_WORK TO COMPLETE_
Your answer should be one number, the count of lines in the entries holding the word "слышу".

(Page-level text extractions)
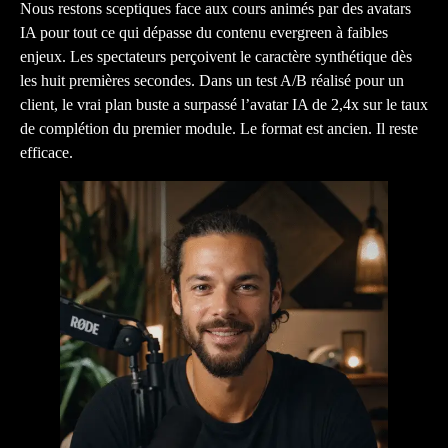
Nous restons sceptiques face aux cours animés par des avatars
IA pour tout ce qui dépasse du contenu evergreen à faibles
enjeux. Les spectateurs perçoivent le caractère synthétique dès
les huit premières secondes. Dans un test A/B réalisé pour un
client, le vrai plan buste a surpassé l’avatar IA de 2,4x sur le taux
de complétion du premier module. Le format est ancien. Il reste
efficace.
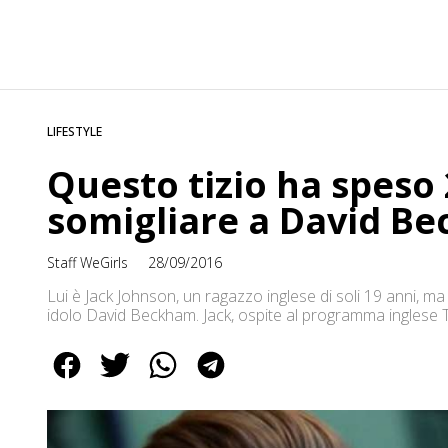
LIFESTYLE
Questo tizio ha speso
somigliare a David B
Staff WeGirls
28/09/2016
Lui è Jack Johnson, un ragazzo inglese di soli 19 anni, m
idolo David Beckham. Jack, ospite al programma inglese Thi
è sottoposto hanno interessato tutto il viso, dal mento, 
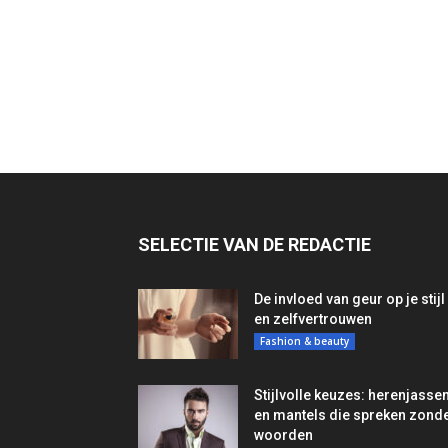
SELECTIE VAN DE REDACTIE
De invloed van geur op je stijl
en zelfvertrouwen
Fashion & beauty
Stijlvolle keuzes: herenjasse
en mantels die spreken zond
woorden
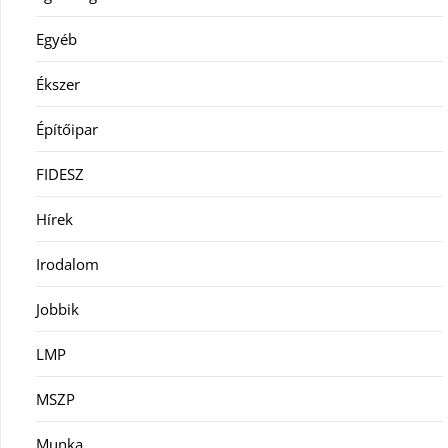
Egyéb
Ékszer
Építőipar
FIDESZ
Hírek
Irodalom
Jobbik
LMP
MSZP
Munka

...

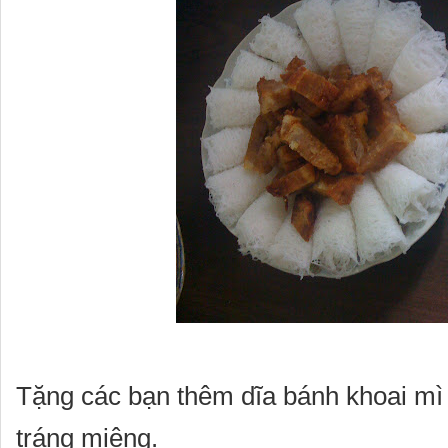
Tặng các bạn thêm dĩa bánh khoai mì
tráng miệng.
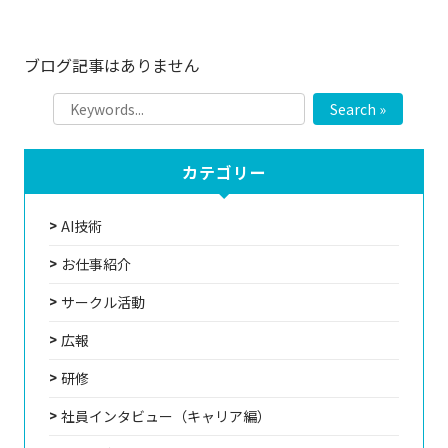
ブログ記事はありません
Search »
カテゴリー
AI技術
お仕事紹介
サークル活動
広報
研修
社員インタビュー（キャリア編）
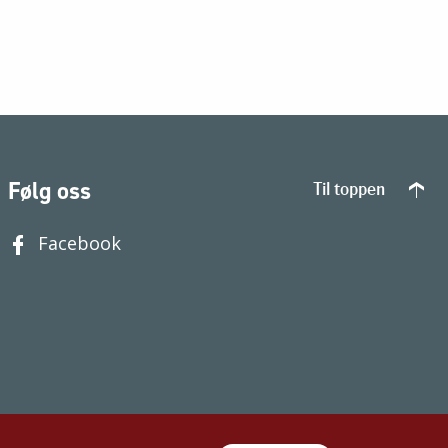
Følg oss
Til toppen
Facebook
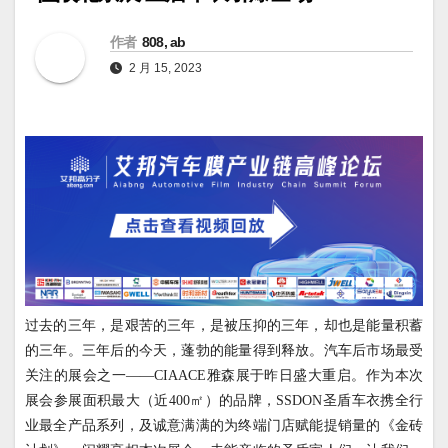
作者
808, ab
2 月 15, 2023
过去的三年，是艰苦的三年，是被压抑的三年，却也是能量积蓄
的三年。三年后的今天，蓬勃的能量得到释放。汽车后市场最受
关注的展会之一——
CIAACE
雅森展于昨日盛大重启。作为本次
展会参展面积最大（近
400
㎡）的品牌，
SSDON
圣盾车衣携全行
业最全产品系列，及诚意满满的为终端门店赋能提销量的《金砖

==

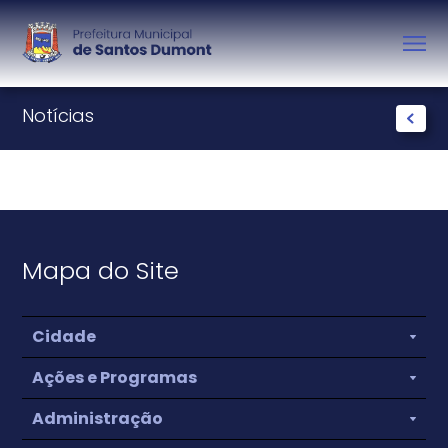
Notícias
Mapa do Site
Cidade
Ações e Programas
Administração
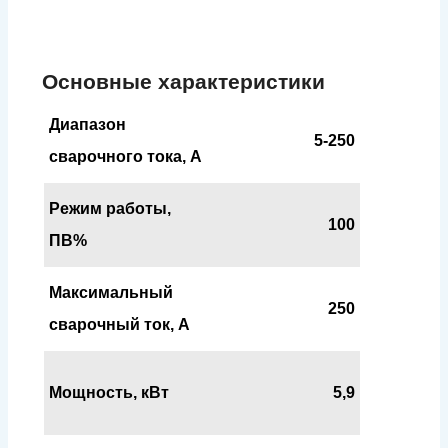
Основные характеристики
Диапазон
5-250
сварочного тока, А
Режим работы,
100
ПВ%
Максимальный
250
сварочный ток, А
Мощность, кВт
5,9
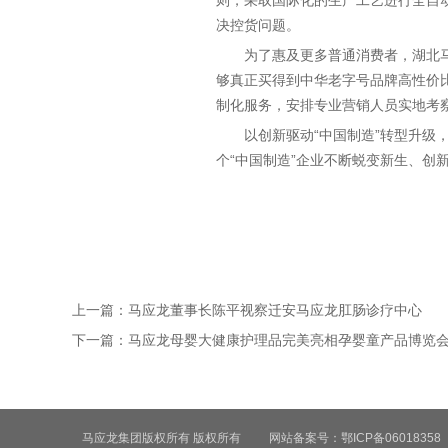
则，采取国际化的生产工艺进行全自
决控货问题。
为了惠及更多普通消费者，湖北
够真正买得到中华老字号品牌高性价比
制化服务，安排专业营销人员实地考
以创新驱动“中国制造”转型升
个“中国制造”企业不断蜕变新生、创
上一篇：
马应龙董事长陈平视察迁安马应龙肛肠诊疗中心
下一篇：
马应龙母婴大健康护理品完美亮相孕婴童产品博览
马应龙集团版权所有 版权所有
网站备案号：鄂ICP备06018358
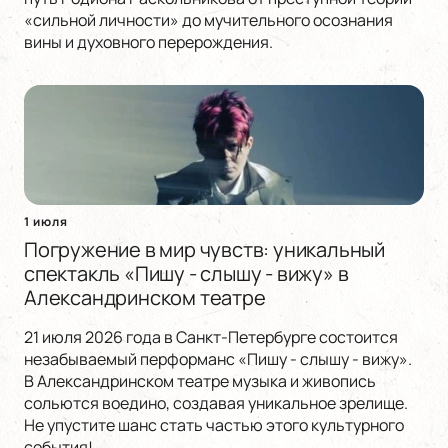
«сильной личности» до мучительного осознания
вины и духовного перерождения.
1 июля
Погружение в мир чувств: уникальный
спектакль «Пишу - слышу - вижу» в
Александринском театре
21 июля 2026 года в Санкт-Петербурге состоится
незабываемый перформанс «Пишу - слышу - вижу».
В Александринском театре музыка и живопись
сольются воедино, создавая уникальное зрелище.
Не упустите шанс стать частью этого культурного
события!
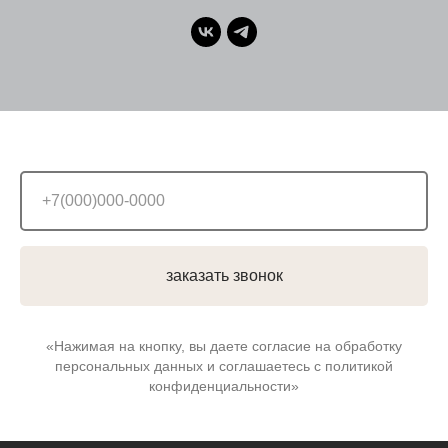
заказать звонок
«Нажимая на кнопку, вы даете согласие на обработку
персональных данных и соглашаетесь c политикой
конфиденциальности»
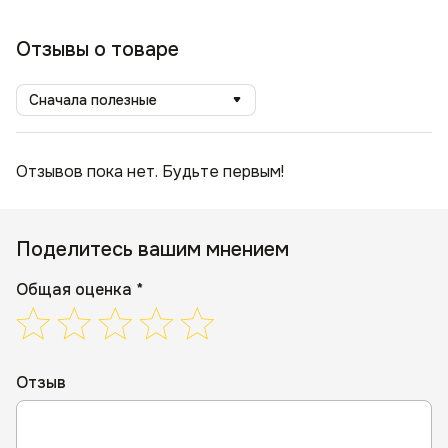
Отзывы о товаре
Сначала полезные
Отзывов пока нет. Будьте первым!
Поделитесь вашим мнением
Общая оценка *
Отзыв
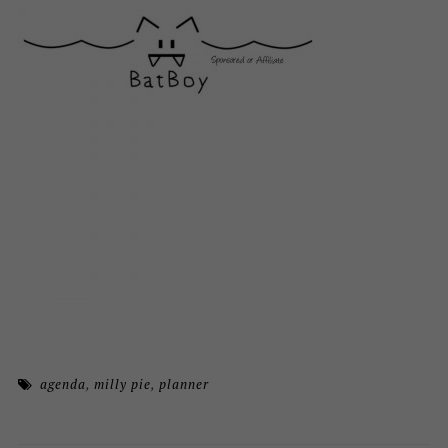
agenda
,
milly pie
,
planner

_ANSWER SPACE_
2